Quality control and visualisation with SPIAT

First we load the SPIAT library.

library(SPIAT)

Here we present some quality control steps implemented in SPIAT to check for the quality of phenotyping, help detect uneven staining, and other potential technical artefacts.

In this vignette we will use an inForm data file that’s already been formatted for SPIAT with format_image_to_spe(), which we can load with data().
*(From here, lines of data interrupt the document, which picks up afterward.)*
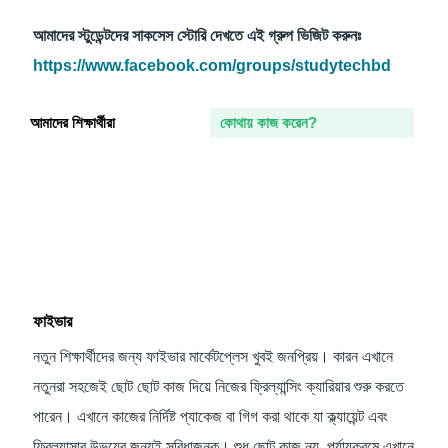
আমাদের স্টুডেন্টদের সাকসেস স্টোরি দেখতে এই গ্রুপ ভিজিট করুনঃ
https://www.facebook.com/groups/studytechbd
আমাদের শিক্ষার্থীরা
কোথায় কাজ করেন?
ফাইভার
নতুন শিক্ষার্থীদের জন্য ফাইভার মার্কেটপ্লেস খুবই জনপ্রিয়। কারন এখানে
নতুনরা সহজেই ছোট ছোট কাজ দিয়ে নিজের ফ্রিল্যান্সিং ক্যারিয়ার শুরু করতে
পারেন। এখানে কাজের নির্দিষ্ট প্যাকেজ বা গিগ করা থাকে যা ক্ল্যায়েন্ট এবং
ফ্রিল্যান্সার উভয়ের জন্যই সুবিধাজনক। শুধু ছোট কাজ নয়, পর্যায়ক্রমে এখানে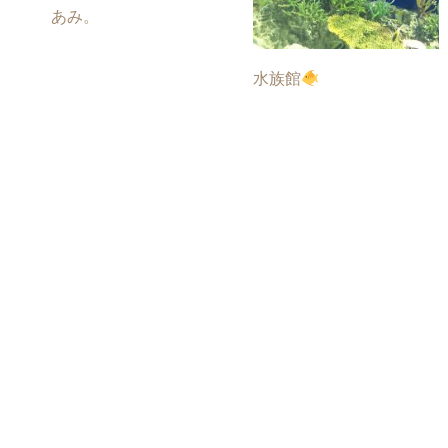
あみ。
水族館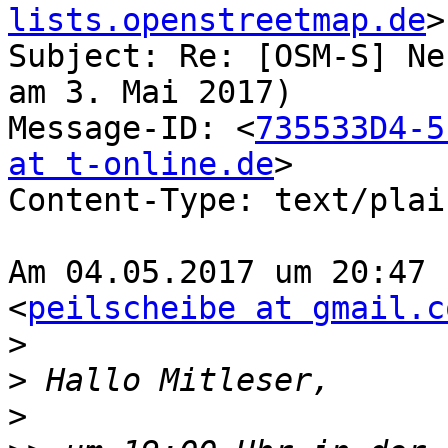
lists.openstreetmap.de
>

Subject: Re: [OSM-S] Ne
am 3. Mai 2017)

Message-ID: <
735533D4-5
at t-online.de
>

Content-Type: text/plai
Am 04.05.2017 um 20:47 
<
peilscheibe at gmail.c
>
>
>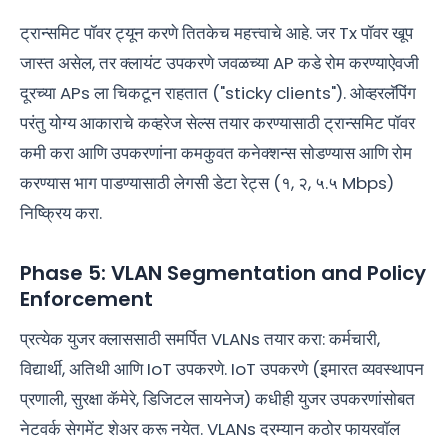
ट्रान्समिट पॉवर ट्यून करणे तितकेच महत्त्वाचे आहे. जर Tx पॉवर खूप
जास्त असेल, तर क्लायंट उपकरणे जवळच्या AP कडे रोम करण्याऐवजी
दूरच्या APs ला चिकटून राहतात ("sticky clients"). ओव्हरलॅपिंग
परंतु योग्य आकाराचे कव्हरेज सेल्स तयार करण्यासाठी ट्रान्समिट पॉवर
कमी करा आणि उपकरणांना कमकुवत कनेक्शन्स सोडण्यास आणि रोम
करण्यास भाग पाडण्यासाठी लेगसी डेटा रेट्स (१, २, ५.५ Mbps)
निष्क्रिय करा.
Phase 5: VLAN Segmentation and Policy
Enforcement
प्रत्येक युजर क्लाससाठी समर्पित VLANs तयार करा: कर्मचारी,
विद्यार्थी, अतिथी आणि IoT उपकरणे. IoT उपकरणे (इमारत व्यवस्थापन
प्रणाली, सुरक्षा कॅमेरे, डिजिटल सायनेज) कधीही युजर उपकरणांसोबत
नेटवर्क सेगमेंट शेअर करू नयेत. VLANs दरम्यान कठोर फायरवॉल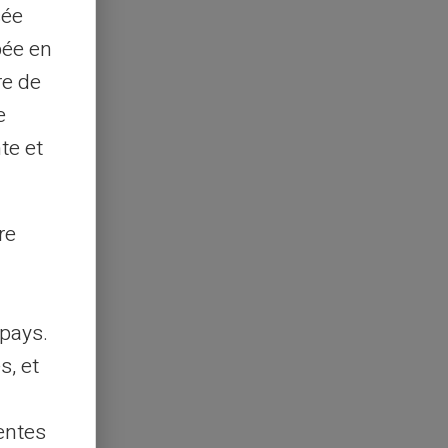
sée
pée en
re de
e
te et
re
pays.
s, et
entes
We will use define_celltypes() to define the cells with certain combinations of markers.

data("simulated_image")

# define cell types
formatted_image <- define_celltypes(
    simulated_image, 
    categories = c("Tumour_marker","Immune_marker1,Immune_marker2", 
                   "Immune_marker1,Immune_marker3", 
                   "Immune_marker1,Immune_marker2,Immune_marker4", "OTHER"), 
    category_colname = "Phenotype", 
    names = c("Tumour", "Immune1", "Immune2", "Immune3", "Others"),
    new_colname = "Cell.Type")

Visualise marker levels

Boxplots of marker intensities

Phenotyping of cells can be verified comparing marker intensities of cells labelled positive and negative for a marker. Cells positive for a marker should have high levels of the marker. An unclear separation of marker intensities between positive and negative cells would suggest phenotypes have not been accurately assigned. We can use marker_intensity_boxplot() to produce a boxplot for cells phenotyped as being positive or negative for a marker.

marker_intensity_boxplot(formatted_image, "Immune_marker1")

Note that if phenotypes were obtained from software that uses machine learning to determine positive cells, which generally also take into account properties such as cell shape, nucleus size etc., rather than a strict threshold, some negative cells will have high marker intensities, and vice versa. In general, a limited overlap of whiskers or outlier points is tolerated and expected. However, overlapping boxplots suggests unreliable phenotyping.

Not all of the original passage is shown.